Enumerated types incompatible with integer types

Posted by Bill DelphiMan

In Reply to Enumerated types and incompatible type compile errors in Delphi 2007 posted by Warwick Weston Wright

: I was recently writing code using a list of 10 enumerated constants the declaration had the following code:
: Type STTypes=(ST64BitInteger,.....);

: and the following line of code caused a compile time error 'incompatible types'
: if ST64BitInteger=FrmNewTbl.FrmCreateNewTbl.CmbType.ItemIndex then ... etc;
: The question is: are enumerated types in Delphi 2007 treated as constants or is there a bug in the language because my extensive programming experience with many languages has taught me that enumerated types and constants are exactly the same thing as literal values.

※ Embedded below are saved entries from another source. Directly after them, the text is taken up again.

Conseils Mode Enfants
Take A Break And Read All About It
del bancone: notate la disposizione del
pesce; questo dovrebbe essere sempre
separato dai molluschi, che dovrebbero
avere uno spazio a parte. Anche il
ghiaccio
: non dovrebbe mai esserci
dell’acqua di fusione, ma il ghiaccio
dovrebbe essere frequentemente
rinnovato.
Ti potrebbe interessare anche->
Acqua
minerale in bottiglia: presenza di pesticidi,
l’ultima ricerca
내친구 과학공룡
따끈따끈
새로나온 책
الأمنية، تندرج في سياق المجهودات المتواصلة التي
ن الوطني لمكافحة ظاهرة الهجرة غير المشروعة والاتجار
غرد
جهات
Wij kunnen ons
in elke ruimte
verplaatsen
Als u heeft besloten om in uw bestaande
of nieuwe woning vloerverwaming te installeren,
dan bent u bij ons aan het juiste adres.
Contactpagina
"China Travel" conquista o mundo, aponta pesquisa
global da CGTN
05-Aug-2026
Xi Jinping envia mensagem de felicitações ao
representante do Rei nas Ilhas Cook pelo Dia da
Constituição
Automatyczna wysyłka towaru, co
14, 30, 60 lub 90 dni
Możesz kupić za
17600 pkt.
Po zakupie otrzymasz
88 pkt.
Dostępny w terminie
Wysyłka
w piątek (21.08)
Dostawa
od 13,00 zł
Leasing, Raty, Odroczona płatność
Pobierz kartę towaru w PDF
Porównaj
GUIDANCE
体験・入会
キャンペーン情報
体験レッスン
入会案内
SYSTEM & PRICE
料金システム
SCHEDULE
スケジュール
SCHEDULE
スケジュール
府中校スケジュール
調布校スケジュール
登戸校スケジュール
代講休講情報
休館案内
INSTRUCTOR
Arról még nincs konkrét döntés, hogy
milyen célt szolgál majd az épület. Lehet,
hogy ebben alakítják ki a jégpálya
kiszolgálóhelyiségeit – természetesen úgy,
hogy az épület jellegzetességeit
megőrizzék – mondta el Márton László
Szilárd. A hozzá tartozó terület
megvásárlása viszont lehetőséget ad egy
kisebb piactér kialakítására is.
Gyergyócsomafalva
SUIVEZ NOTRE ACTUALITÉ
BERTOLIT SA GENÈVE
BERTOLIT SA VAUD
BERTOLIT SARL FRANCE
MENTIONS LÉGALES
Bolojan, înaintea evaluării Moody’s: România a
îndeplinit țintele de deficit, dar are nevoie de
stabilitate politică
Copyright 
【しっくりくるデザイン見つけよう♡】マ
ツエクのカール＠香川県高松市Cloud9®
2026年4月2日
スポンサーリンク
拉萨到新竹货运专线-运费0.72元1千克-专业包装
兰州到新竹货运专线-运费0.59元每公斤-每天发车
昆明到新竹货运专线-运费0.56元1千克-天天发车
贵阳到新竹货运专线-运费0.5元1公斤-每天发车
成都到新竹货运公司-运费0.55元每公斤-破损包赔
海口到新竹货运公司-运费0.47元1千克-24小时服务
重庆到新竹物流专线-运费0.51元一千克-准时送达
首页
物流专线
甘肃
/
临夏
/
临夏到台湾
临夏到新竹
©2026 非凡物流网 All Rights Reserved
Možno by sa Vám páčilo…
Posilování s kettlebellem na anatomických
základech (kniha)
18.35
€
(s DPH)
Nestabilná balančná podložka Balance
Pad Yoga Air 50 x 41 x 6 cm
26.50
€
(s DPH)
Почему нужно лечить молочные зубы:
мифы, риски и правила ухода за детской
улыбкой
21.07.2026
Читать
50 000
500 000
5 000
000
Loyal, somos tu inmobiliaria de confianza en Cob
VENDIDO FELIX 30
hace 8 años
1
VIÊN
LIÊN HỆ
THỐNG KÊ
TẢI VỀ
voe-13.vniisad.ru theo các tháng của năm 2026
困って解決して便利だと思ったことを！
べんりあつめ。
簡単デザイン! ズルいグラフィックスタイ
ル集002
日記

Or are enumerated types actually designed for a different purpose in Delphi & if so what is this purpose. Personally I think it's a bug.

It's not a bug, it's done by design: Delphi uses a so-called "strongly typed" language, quite different from languages like Basic or scripts like JavaScript, not to mention C where almost everything seems to be allowed ;)

The compilation error has nothing to do with the fact that enumerated types are constants or not (well, they are constants, but this irrelevant here).
You get an error because you mix incompatible "types": you're trying to compare a value of the enumerated type STTypes with a value of the type "integer".

If you want to compare two values of different types, then you have to at least convert one of them to another type. Only very occasionally this conversion is done automatically by the compiler, but in most cases you have to explicitly specify the conversion.

What should work, is the following:

if FrmNewTbl.FrmCreateNewTbl.CmbType.ItemIndex = Ord(ST64BitInteger) then ...

Ord() returns the "ordinality" of the enumerated value. By default, the ordinalities start from 0. When you declare for example:

type STTypes = (ST64BitInteger, STOther, STYetAnother,...);

then the ordinality of ST64BitInteger is 0, the ordinality of STOther is 1, and so on.